- 02 marzo 2012, 08:19

DeBenedetti a Servizio Pubblico: non si può imporre alla gente una cosa che respinge perchè non ne ha nessun vantaggio

L'affermazione fatta sulla questione No-Tav, ma direbbe la stessa cosa per la questione Tirreno Power?

In un'intervista a Servizio Pubblico in merito alla questione No-TAV, Carlo De Benedetti, in qualità di Presidente del Gruppo Editoriale l'Espresso, sostiene:

- "Fondamentalmente ho fiducia nella gente"

- "Non si può imporre una cosa ad una comunità che la respinge, perchè non ne trae alcun vantaggio".

Se non sapessimo che a pronunciare queste parole sia stato proprio DeBenedetti, si potrebbe pensare addirittura che sia un discorso fatto da un appartenente al movimento NO-TAV.

Affermazione assolutamente condivisibile, visto che il progresso verte proprio sul dualismo tra costi vs benefici sociali (intendendo per sociali la collettività nel suo complesso, e non solo una parte di essa).

Quando i costi sociali sono in una percentuale sensibilmente minore rispetto ai benefici (occupazione, riqualificazione urbana, miglioramento della qualità della vita etc...), e vengono calcolati non solo su un singolo fattore ma nel complesso del contesto produttivo di un'intera area, allora il progresso è accettabile.

Al contrario, quando i costi (impatto ambientale, impatto sulla salute, investimenti pubblici elevati etc.) superano i benefici allora non va accettato, poichè non si tratta di "progresso", ma di "regresso".

Ora, De Benedetti fa quest'affermazione, come detto, in qualità di Presidente del Gruppo Editoriale l'Espresso.

Ma se gli fosse posta la stessa domanda come manager di Sorgenia, in merito all'opposizione della cittadinanza nei confronti dell'ampliamento della centrale Tirreno Power, nel cui progetto ha interessi economici diretti?

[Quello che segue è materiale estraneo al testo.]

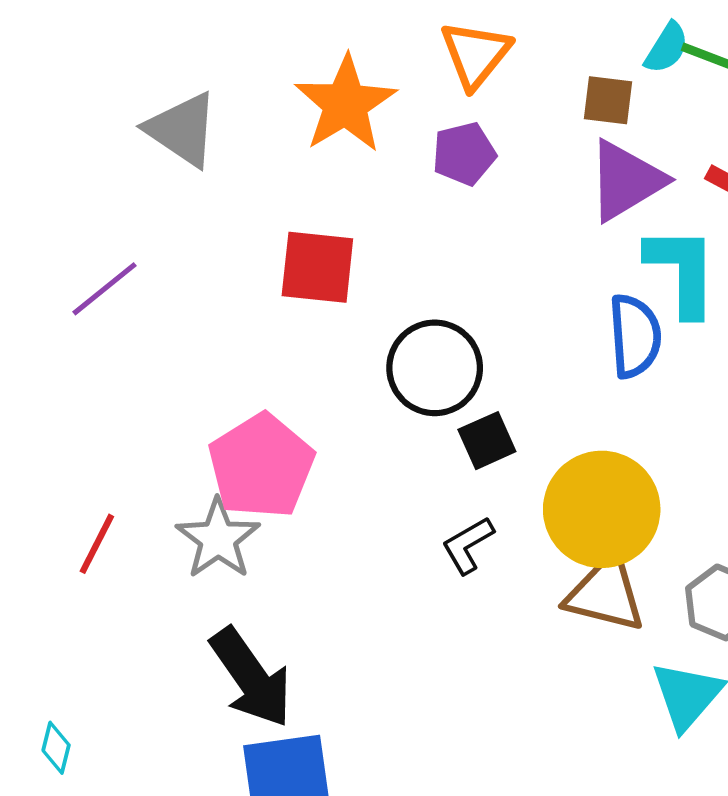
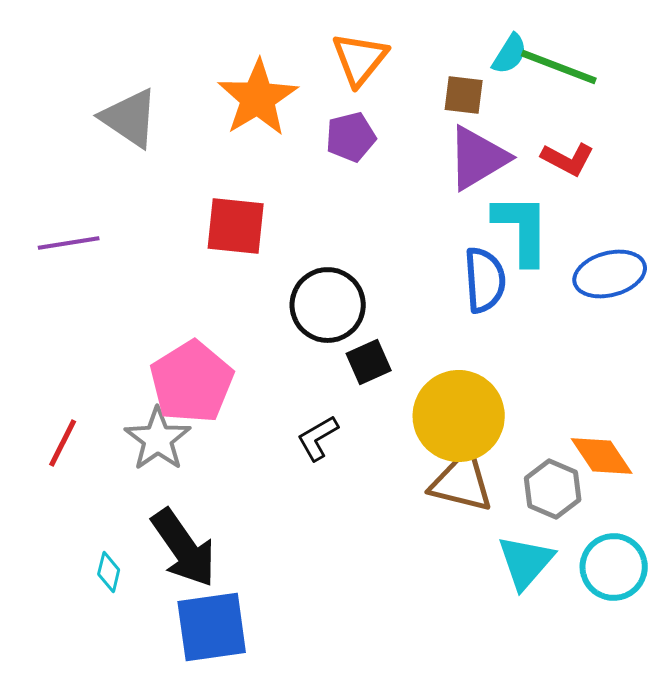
purple line: (105, 289) -> (69, 243), turned 30
black L-shape: (468, 545) -> (318, 438), moved
cyan diamond: (56, 748) -> (109, 572), moved

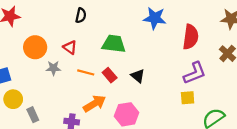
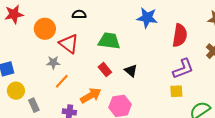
black semicircle: (81, 15) -> (79, 14), turned -104
orange circle: (35, 47) -> (45, 29), moved
red triangle: (70, 47) -> (69, 44), size x1.5
orange line: (86, 72) -> (62, 81), moved, turned -63

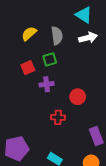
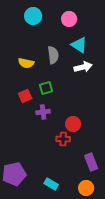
yellow semicircle: (29, 34) -> (26, 63), turned -126
gray semicircle: (57, 36) -> (53, 55), moved
red cross: (58, 117) -> (63, 139), moved

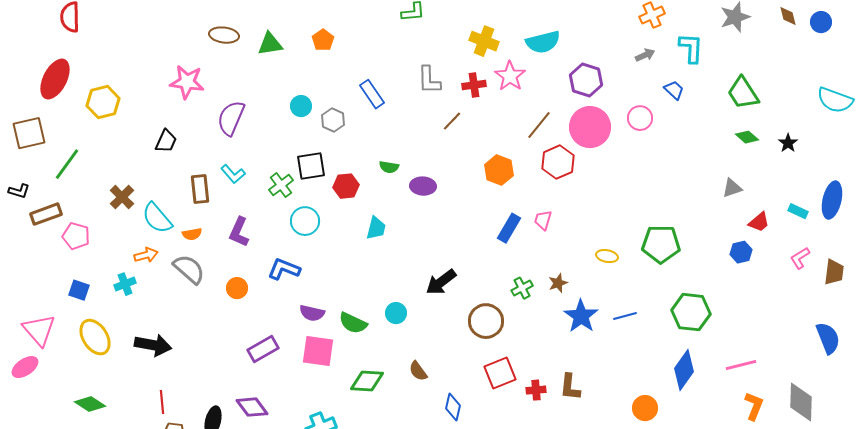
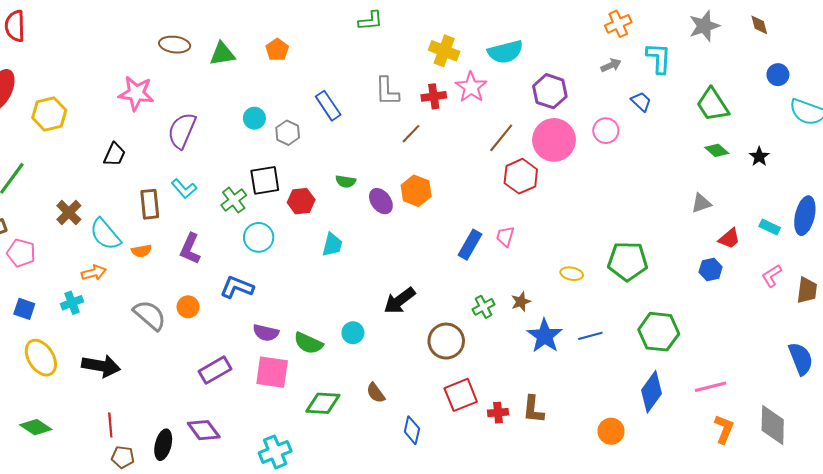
blue circle: (821, 22) -> (778, 75), moved
orange hexagon: (499, 170) -> (416, 191), moved
purple ellipse: (423, 186) -> (381, 201), turned 50
gray semicircle: (189, 269) -> (150, 315), moved

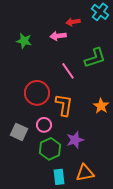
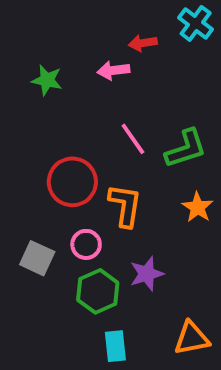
green L-shape: (95, 58) -> (186, 149), moved
orange triangle: (85, 173) -> (192, 338), moved

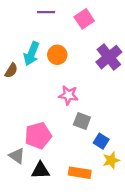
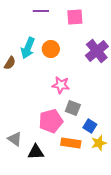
pink square: (84, 19) -> (75, 17), turned 30
pink pentagon: (38, 136) -> (51, 121), moved
orange rectangle: (80, 173) -> (71, 143), moved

Beh, paradossalmente, a memoria di quello che ha Espresso (mi si perdoni il gioco di parole) nell'intervista a Servizio Pubblico, potrebbe anche essere. E per un motivo molto semplice: ci sono diversi modi di imporre.

In Val di Susa l'imposizione di un progetto inutuile, dannoso, costoso e non voluto, è operata attraverso la violenza, ed in maniera plateale. Tutti sanno che in Val di Susa, a fronte delle prime manifestazioni (assolutamente pacifiche) degli abitanti e dei movimenti locali, lo stato ha risposto con l'uso della violenza indiscriminata da parte delle forze dell'ordine e con la blindatura del cantiere. Un atto fascista e criminale.

A savona invece la strategia è ben diversa. L'alternativa alla violenza fisica è quella morale: il ricatto occupazionale. Di fronte alla perdita di posti di lavoro e quindi alla minaccia di una situazione disperata per le famiglie coinvolte dalla chiusura degli stabilimenti, si finge che un progetto, i cui costi sono chiaramente superiori ai benefici, possa essere una "soluzione parziale" al problema disoccupazione.

Uno stratagemma molto più fine, ma identico a quello della Val di Susa: lo strumento è sempre la paura (lassù di rimanerci secchi per qualche manganellata in testa, qui di non sfamare le proprie famiglie).

L''unica differenza è che se in Val di Susa, ad operare violenza fisica, ci sono Polizia e Carabinieri, mentre qui, ad operare violenza psicologica, ci sono i Sindacati Confederali.